Brian Schmisek

But what does it all mean?

Wednesday, October 5, 2022

In 1966, John Lennon claimed the Beatles were more popular than Jesus. Controversy swelled in the American South and elsewhere. The radio station KLUE in Longview, Texas, organized a “Beatles burning,” a bonfire to torch the band’s records. The morning after, the station’s tower was hit by lightning.

When Pope Benedict XVI announced his retirement on Feb. 11, 2013, people were shocked. No pope had resigned in more than 600 years. Hours after the announcement, lightning struck St. Peter’s.

What did each lightning strike mean? Was God unhappy with the Beatles burning? Was God pleased or displeased with Pope Benedict’s retirement? Or was the timing of each lightning strike merely serendipitous, as there are more than 40 lightning flashes each second across the globe?

Throughout history, humans have used many ways of speaking about the phenomenon of serendipity, and not all invoke the divine. Some speak of God’s will. Others speak of fate or destiny, which may or may not be preceded by oracles, signs, omens and premonitions. Still others have more generic explanations, reflected in sayings such as, “everything happens for a reason” or “it was meant to be.”
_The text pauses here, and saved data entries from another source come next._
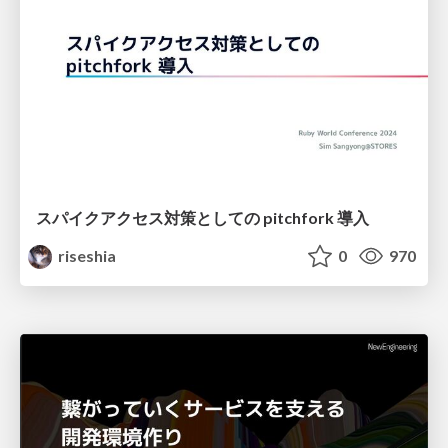
スパイクアクセス対策としての pitchfork 導入
riseshia
0
970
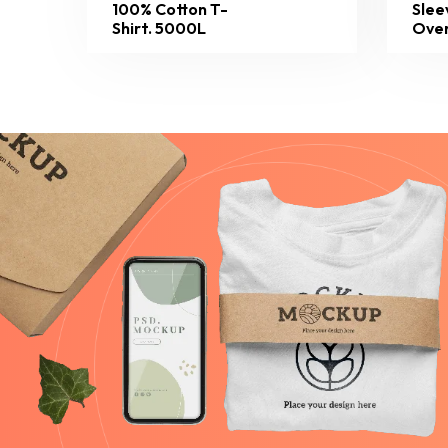
100% Cotton T-
Slee
Shirt. 5000L
Over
Rome’s most famous orator, Cicero (106-43 B.C.E.), wrote a treatise on divination (“De Divinatione”), defining it as “the foreknowledge and foretelling of events that happen by chance.” Cicero says that it is “not in the power even of God himself to know what event is going to happen accidentally and by chance. For if he knows, then the event is certain to happen; but if it is certain to happen, chance does not exist. And yet, chance does exist, therefore there is no foreknowledge of things that happen by chance.”

We in the 21st century use many of the same categories inherited from antiquity to make sense of the world. Yet, now with a more scientific and modern understanding of how the world functions, we might recognize the fundamental role that the individual plays in making meaning for oneself, as Auschwitz survivor and psychiatrist Viktor Frankl (1905-1997) stated in his influential book, “Man’s Search for Meaning.”

“Man’s search for meaning is the primary motivation of his life. … It must and can be fulfilled by him alone.” This point of view places great responsibility on the individual person. Rather than ascribe events to some plan, or to providence, Frankl recognizes and even embraces the “transitoriness of our existence.”

We might consider how it sounds for any human being to claim to know God’s will. For a believer, it would be more accurate and humbling to admit, like the Apostle Paul, that the ways of God are “inscrutable” (Rom 11:33), or as the prophet Isaiah says, “For my thoughts are not your thoughts, nor are your ways my ways, says the Lord. For as the heavens are higher than the earth, so are my ways higher than your ways, and my thoughts than your thoughts” (55:8-9).

Meaning is not merely “out there,” something extrinsic and objective to be grasped. Rather, each of us plays a part in creating meaning for ourselves. Whether or not one is a believer, it is possible to appreciate the wonder of life, the miracle of our own personal existence, the “transitoriness of our existence” and to be grateful. Lightning strikes, and we make of it what we will.